Now the problem is whenever we halt the package xxx this Filesystem doesnt unmount, it says the cannot unmount /cbsora. Device busy.

We have also found the exact cause. This happens when any database administrator has sudo to oracle ID ( home of oracle : /cbsora/ora10g) at the moment when the package is halted the FS /cbsora doesnt get unmounts.

Now the problem to be solved is that why this /cbsora is not getting unmounted.
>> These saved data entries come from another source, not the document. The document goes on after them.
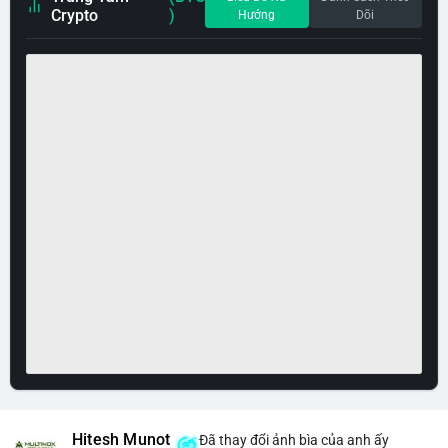
Crypto
)
Hướng
Dõi
Hitesh Munot
Đã thay đổi ảnh bìa của anh ấy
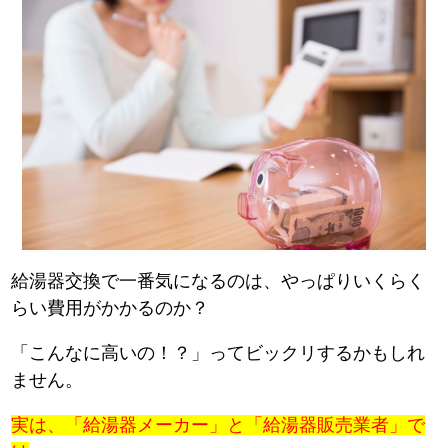
給湯器交換で一番気になるのは、やっぱりいくらく
らい費用がかかるのか？
「こんなに高いの！？」ってビックリするかもしれ
ません。
実は、「給湯器メーカー」と「給湯器販売業者」で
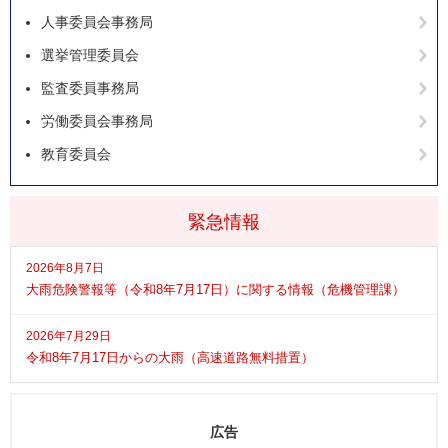
人事委員会事務局
選挙管理委員会
監査委員事務局
労働委員会事務局
教育委員会
緊急情報
2026年8月7日
大雨危険警報等（令和8年7月17日）に関する情報（危機管理課）
2026年7月29日
令和8年7月17日からの大雨（高速道路無料措置）
広告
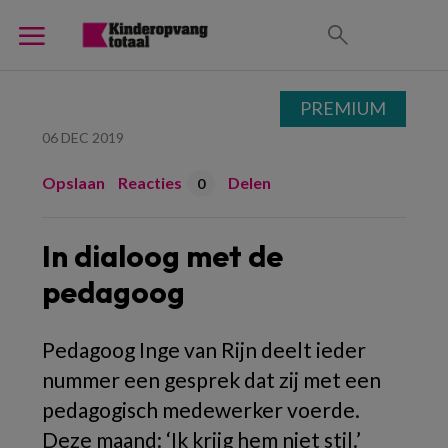
PREMIUM
06 DEC 2019
Opslaan
Reacties
Delen
0
In dialoog met de
pedagoog
Pedagoog Inge van Rijn deelt ieder
nummer een gesprek dat zij met een
pedagogisch medewerker voerde.
Deze maand: ‘Ik krijg hem niet stil.’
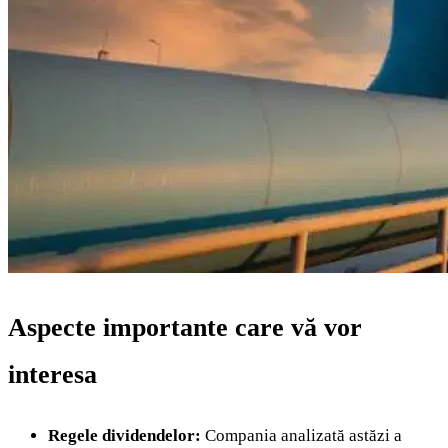
Aspecte importante care vă vor
interesa
Regele dividendelor:
Compania analizată astăzi a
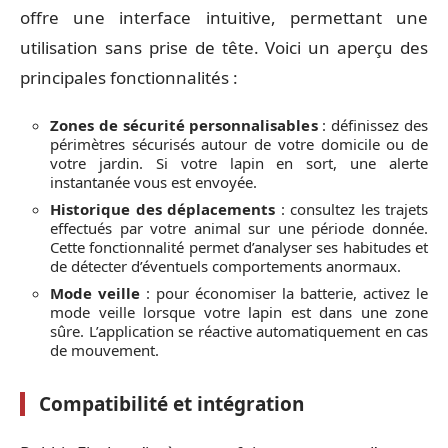
offre une interface intuitive, permettant une
utilisation sans prise de tête. Voici un aperçu des
principales fonctionnalités :
Zones de sécurité personnalisables
: définissez des
périmètres sécurisés autour de votre domicile ou de
votre jardin. Si votre lapin en sort, une alerte
instantanée vous est envoyée.
Historique des déplacements
: consultez les trajets
effectués par votre animal sur une période donnée.
Cette fonctionnalité permet d’analyser ses habitudes et
de détecter d’éventuels comportements anormaux.
Mode veille
: pour économiser la batterie, activez le
mode veille lorsque votre lapin est dans une zone
sûre. L’application se réactive automatiquement en cas
de mouvement.
Compatibilité et intégration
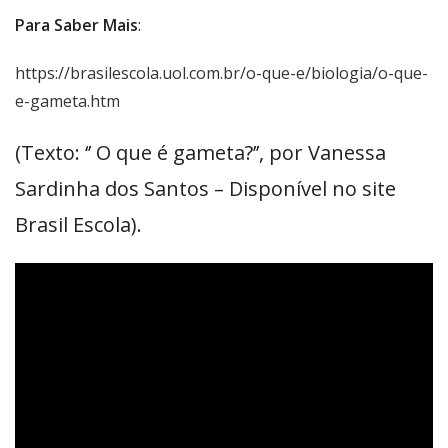
Para Saber Mais
:
https://brasilescola.uol.com.br/o-que-e/biologia/o-que-
e-gameta.htm
(Texto: ‘’ O que é gameta?’’, por Vanessa
Sardinha dos Santos – Disponível no site
Brasil Escola).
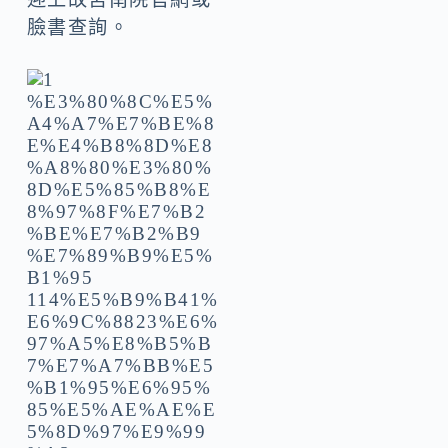
臉書查詢。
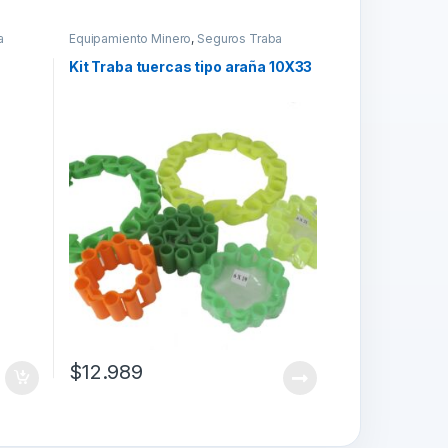
a
Equipamiento Minero
,
Seguros Traba
Tuercas
Kit Traba tuercas tipo araña 10X33
$
12.989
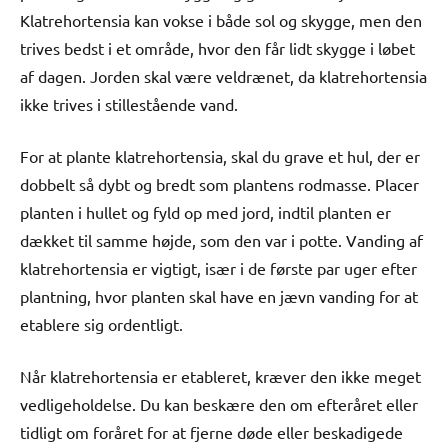
Klatrehortensia kan vokse i både sol og skygge, men den
trives bedst i et område, hvor den får lidt skygge i løbet
af dagen. Jorden skal være veldrænet, da klatrehortensia
ikke trives i stillestående vand.
For at plante klatrehortensia, skal du grave et hul, der er
dobbelt så dybt og bredt som plantens rodmasse. Placer
planten i hullet og fyld op med jord, indtil planten er
dækket til samme højde, som den var i potte. Vanding af
klatrehortensia er vigtigt, især i de første par uger efter
plantning, hvor planten skal have en jævn vanding for at
etablere sig ordentligt.
Når klatrehortensia er etableret, kræver den ikke meget
vedligeholdelse. Du kan beskære den om efteråret eller
tidligt om foråret for at fjerne døde eller beskadigede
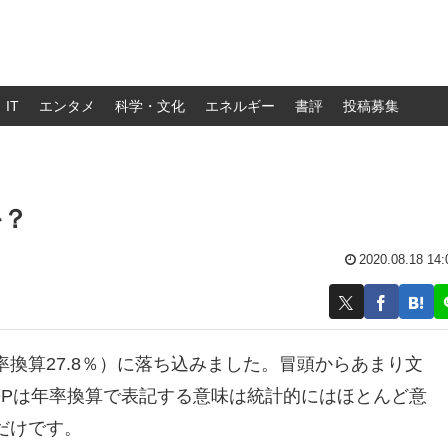
IT
エンタメ
科学・文化
エネルギー
書評
投稿募集
か？
2020.08.18 14:
年率換算27.8％）に落ち込みました。冒頭からあまり文
DPは年率換算で表記する意味は統計的にはほとんど意
だけです。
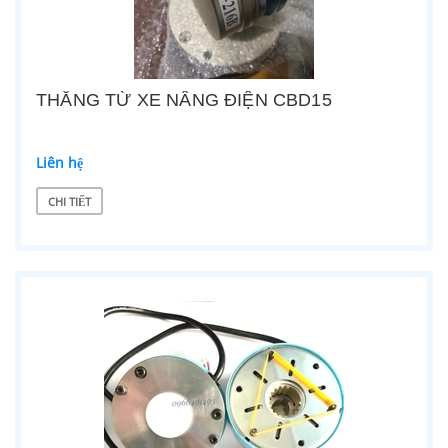
THẮNG TỪ XE NÂNG ĐIỆN CBD15
Liên hệ
CHI TIẾT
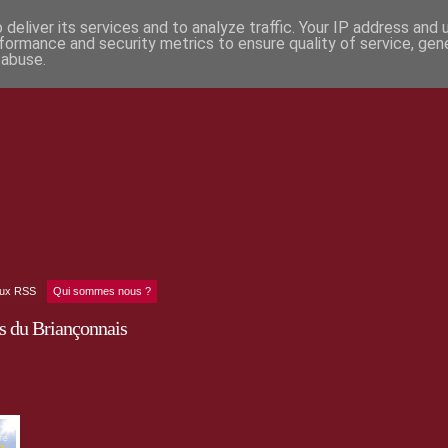
deliver its services and to analyze traffic. Your IP address and
formance and security metrics to ensure quality of service, ge
 abuse.
lux RSS
Qui sommes nous ?
s du Briançonnais
Les 7, 14 et 21 août 2012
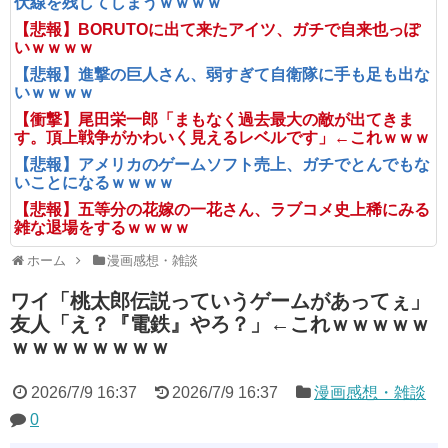
伏線を残してしまうｗｗｗｗ
【悲報】BORUTOに出て来たアイツ、ガチで自来也っぽ
いｗｗｗｗ
【悲報】進撃の巨人さん、弱すぎて自衛隊に手も足も出な
いｗｗｗｗ
【衝撃】尾田栄一郎「まもなく過去最大の敵が出てきま
す。頂上戦争がかわいく見えるレベルです」←これｗｗｗ
【悲報】アメリカのゲームソフト売上、ガチでとんでもな
いことになるｗｗｗｗ
【悲報】五等分の花嫁の一花さん、ラブコメ史上稀にみる
雑な退場をするｗｗｗｗ
ホーム
漫画感想・雑談
ワイ「桃太郎伝説っていうゲームがあってぇ」
友人「え？『電鉄』やろ？」←これｗｗｗｗｗ
ｗｗｗｗｗｗｗｗ
2026/7/9 16:37
2026/7/9 16:37
漫画感想・雑談
0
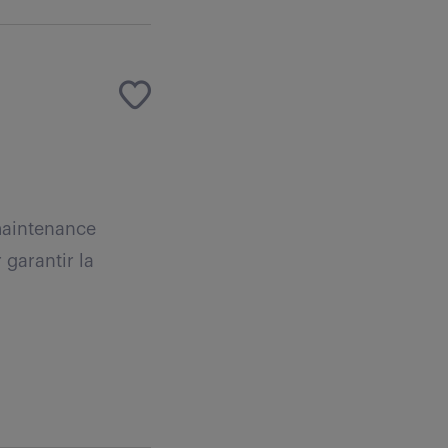
 maintenance
garantir la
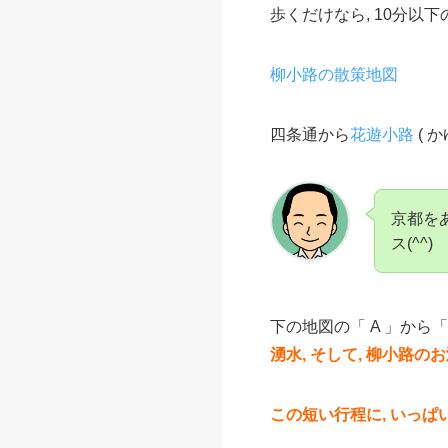
歩くだけなら, 10分以
柳小路の散策地図
四条通から
花遊小路
( 
京都を
ス(^^)
下の地図の「 A 」から「
湧水, そして, 柳小路のお
この短い行程に, いっぱい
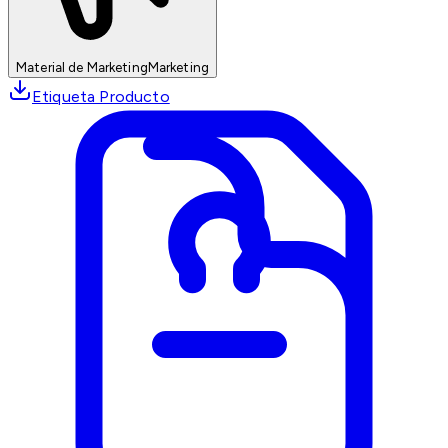
Material de Marketing
Marketing
Etiqueta Producto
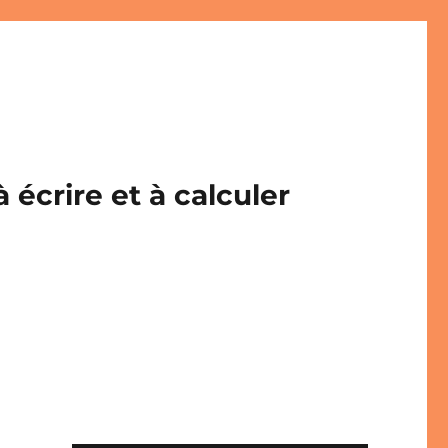
écrire et à calculer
When the package halt script is running fuser -ku this should get unmount but its not getting unmount.

The oracle Database shutdowns properly during package halt so oracle has told that its problem from HP-UX side.

Guys how do we resolve this Issue because this is creating a huge problem because the package failover is not happening in case of any disaster on our primary node because unless the package halt is successful on primary node the package will not start on secondary node. Plzz help
18 REPLIES 18
Lijeesh N G_1
Respected Contributor

Re: Filesystem not getting unmounted

Hi,

1)Check package control log and syslog,what its saying??

2)Is manual unmounting successfull??? What its output??

3)Provide some more details about cluster,
#cmviewcl -v, etc..

Regards,
LIJEESH N G
Ganesh.A
Advisor

Re: Filesystem not getting unmounted

Hi,

Pls run the following command and see any process is still using the FS and kill/stop them as necessaary.

fuser -cu /cbsora
Raj D.
Honored Contributor

Re: Filesystem not getting unmounted

Raiden,
-You need to check in the control file , /etc/cmcluster/pkg.cntl if the oracle shutdown and kill commands are given.

-Also while package shutdown keep an eye on the log file , pkg.cntl.log

-What was the last error before it says unable to unmount the /cbsora filesystem.

-Also keep another session with # fuser -cu /cbsora/ora10g , you will what processes are holding it from geting it unmounted.

- Can you unmount the /cbsora manually , after package halt. If not then to check what process attached to this fs and to troubleshoot further.

Cheers,
Raj.

" If u think u can , If u think u cannot , - You are always Right . "
sen_ux
Valued Contributor

Re: Filesystem not getting unmounted

Being home directory of oracle user, can it be unmounted when the oracle user logged in.????
Logout the oracle user and try a manual switching of package.It should success.
raiden
Regular Advisor

Re: Filesystem not getting unmounted

@ Lijeesh , Raj

Package control log says that the Filesystem /cbsora cannot be unmounted. FileSystem busy
Manual unmounting is also not possible after package halt unless i tell the oracle user to logout.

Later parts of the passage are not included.